Due to the unrest caused by the gubernatorial system put in place
by the Articles of Confederation, which consisted of a weak central government
coupled with each state maintaining its individual sovereignty, many political
figureheads of the time held that there needed to exist a vast restructuring of
the governmental model serving the newly-formed United States of America. The
initial realization of the importance of this overhaul was brought to light
during a meeting held by George Washington at his home in Mount Vernon,
Virginia, which focused on creating a mandated plan regarding the navigation of
the Potomac River.

 

Due to the fact that the Potomac River runs through multiple
states, the establishment of a definitive plan was difficult due to the absence
of any national policy. Each state had individual agency in the creation of
laws and statutes regarding any events that took place within their respective
borders.
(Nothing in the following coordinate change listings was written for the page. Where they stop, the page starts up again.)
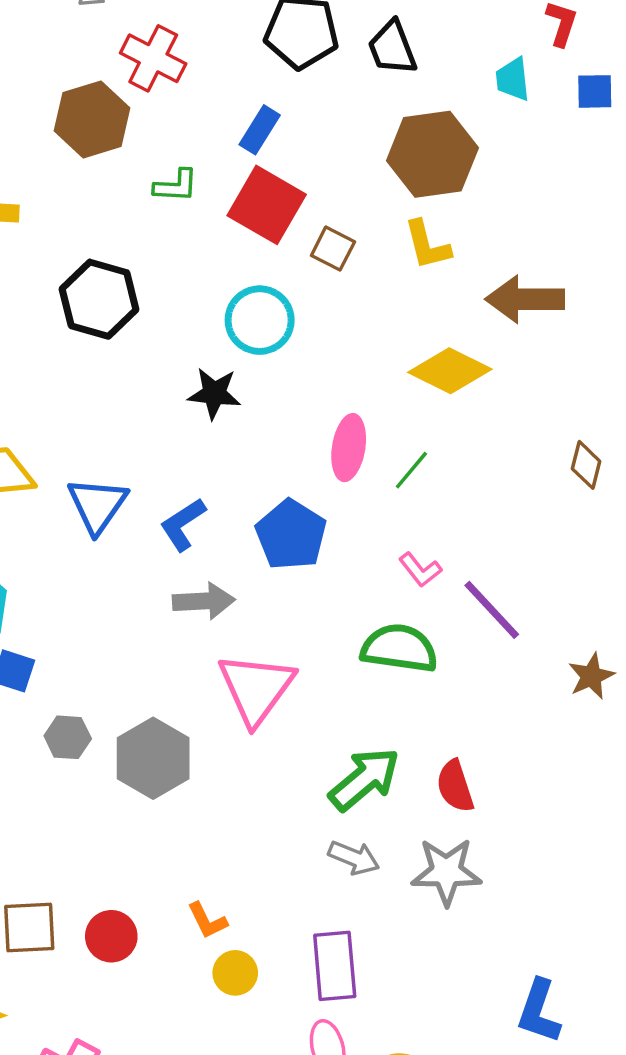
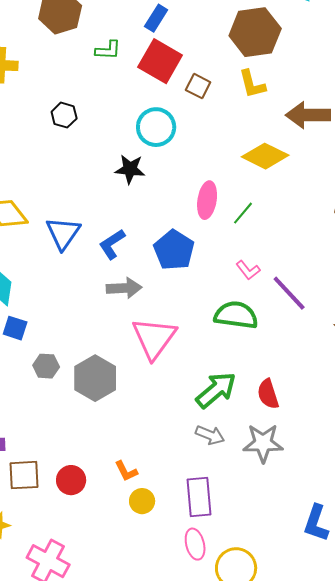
black hexagon: (99, 299) -> (64, 115), size x0.6

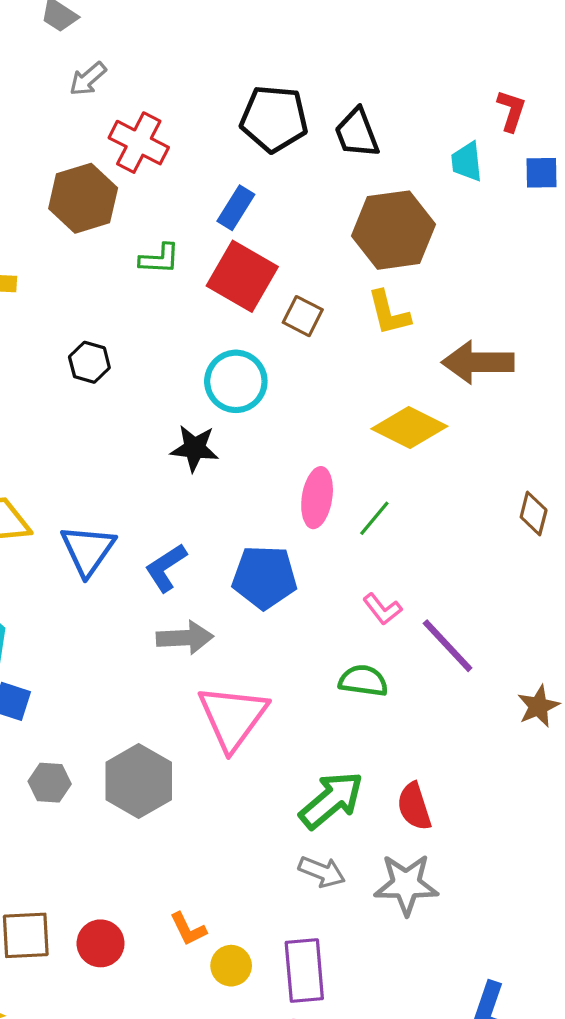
blue pentagon: (174, 250) -> (265, 577), turned -30
green semicircle: (236, 315) -> (363, 681), size x0.7
gray hexagon: (46, 366) -> (50, 783), moved
yellow circle: (142, 501) -> (231, 966), moved

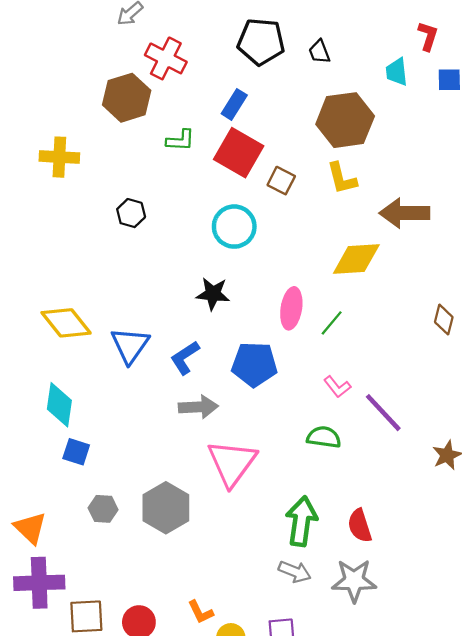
black trapezoid: (357, 133) -> (319, 52), size x0.7
yellow diamond: (409, 428) -> (356, 259), turned -30
black star: (194, 448) -> (213, 294), moved
green arrow: (331, 800) -> (301, 521), turned -42

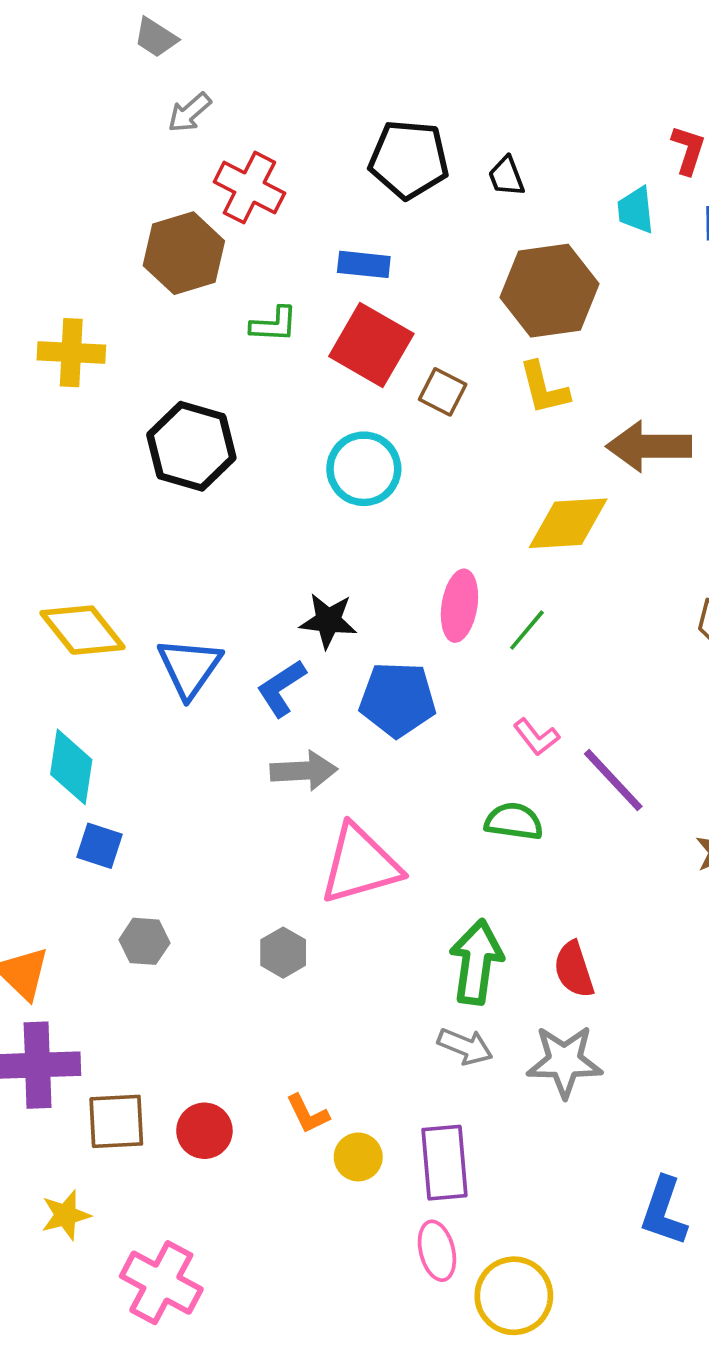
blue rectangle: (234, 104) -> (364, 264), turned 64
black hexagon: (131, 213) -> (191, 446), size x1.8
black star: (213, 294) -> (328, 621), moved
pink triangle: (232, 463) -> (360, 864), turned 38
gray hexagon: (166, 508) -> (283, 953), moved, size x0.6

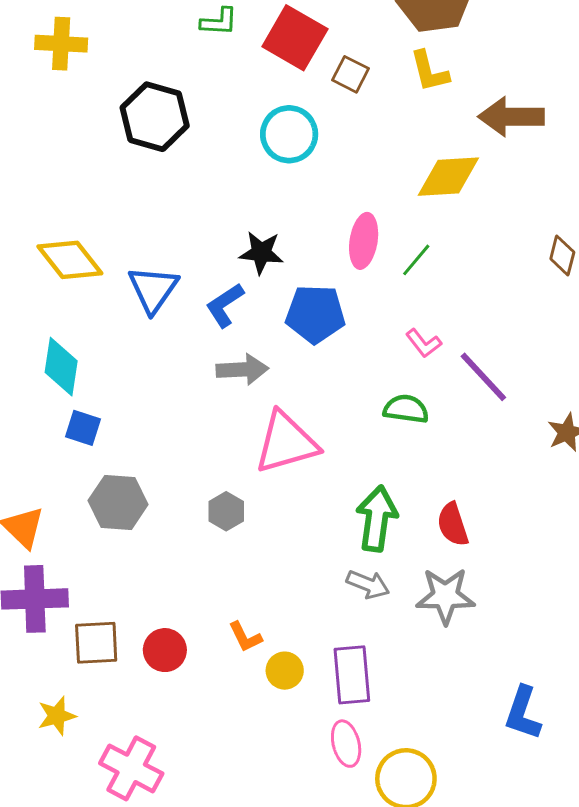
gray hexagon: (144, 941) -> (118, 502), size x1.5

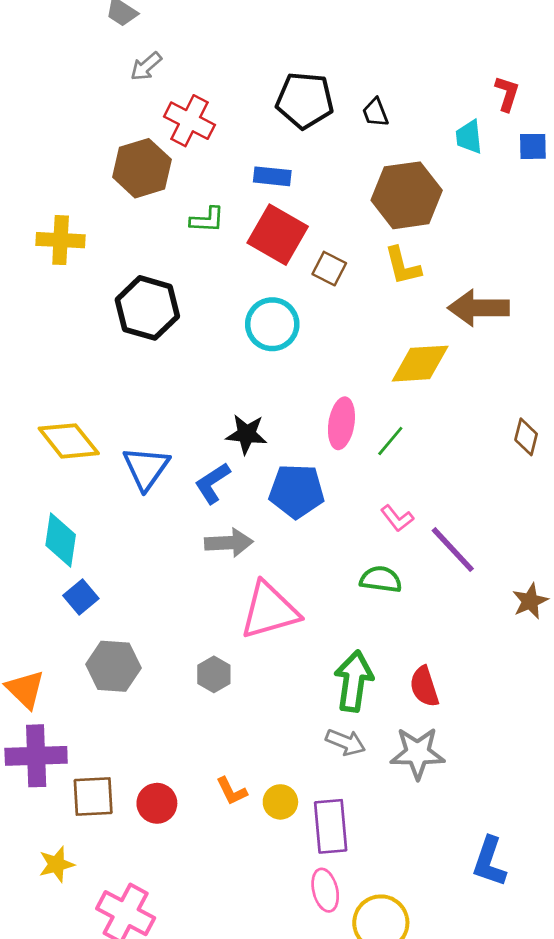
blue square: (83, 428) -> (81, 597), turned 32
yellow circle: (285, 671) -> (280, 802), moved

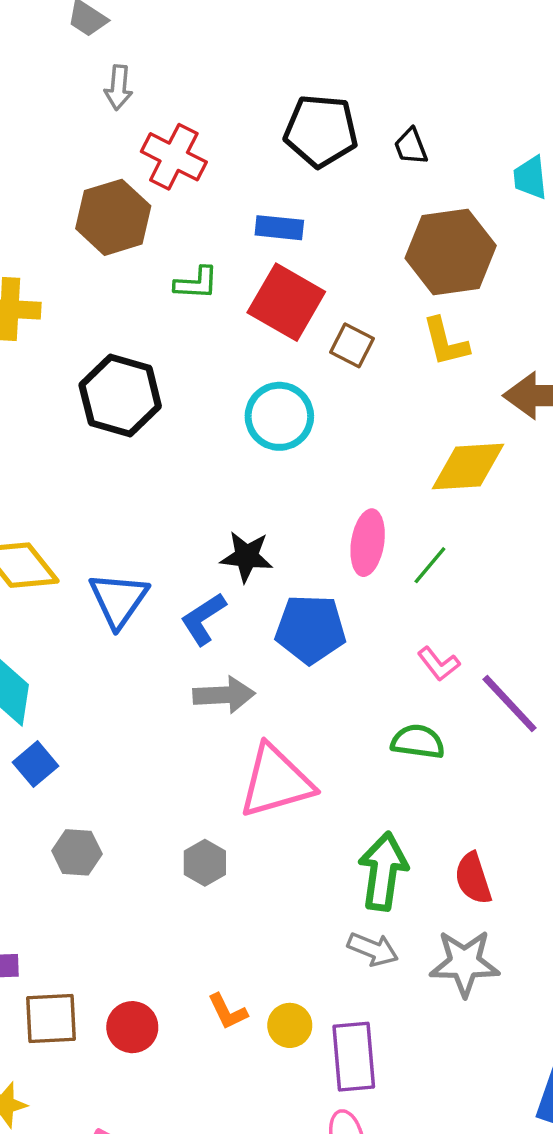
gray arrow: (146, 66) -> (118, 88), turned -44
gray hexagon: (113, 666) -> (77, 852), size x0.7

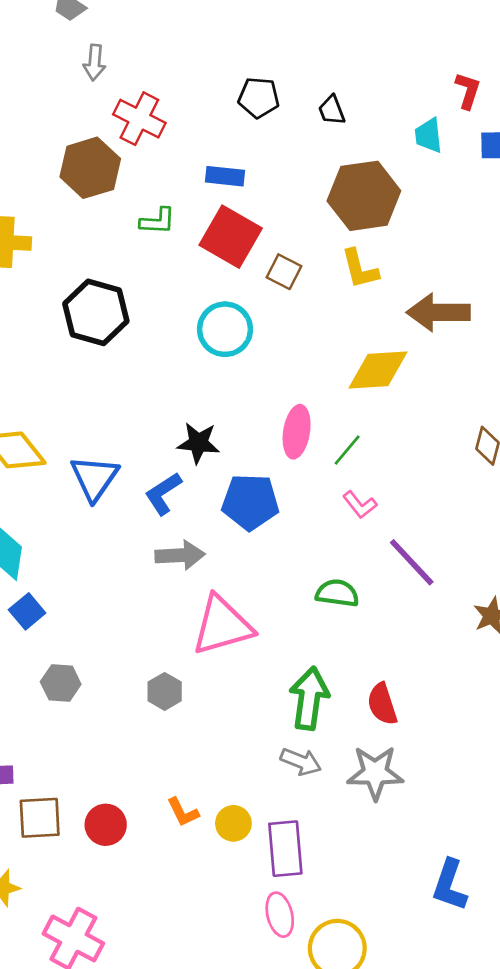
black pentagon: (321, 131) -> (259, 98), size x0.7
pink L-shape: (439, 664) -> (360, 505), moved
As a result, the fact became clear that additional legislative power
needed to be afforded to the central government in order to eradicate confusion
due in part to legislative inconsistency that was occurring on national
level. 

 

In the wake of the Federalist ideals set forth by Alexander
Hamilton, the establishment of the Constitutional Convention was to solidify an
all-encompassing legislative process, which balanced power between State and
governmental bodies. 
However, despite what some political figureheads
and citizens alike viewed as glaring inefficiencies existing in the midst of
the governmental structure set forth in the Articles of Confederation, other
citizens of the United States felt that both the ability for individual states
to exists as sovereign entities, as well the lack of central government,
allowed for a heightened sense of agency and autonomy within the scope of a
conglomeratic framework. 

 

As a result of the an initial impasse on the part of various
states – larger states and smaller states were amongst those who failed to
arrive at an initial meeting of the minds – various legislative addenda was submitted
to the text of the Constitution of the United States with the hopes of
establishing a legislative methodology that would satisfy the needs of both
larger states, as well as their smaller counterparts. In addition, issues such
as slavery and individual state legislative representation were amongst the
most largely debated during the Constitutional Convention.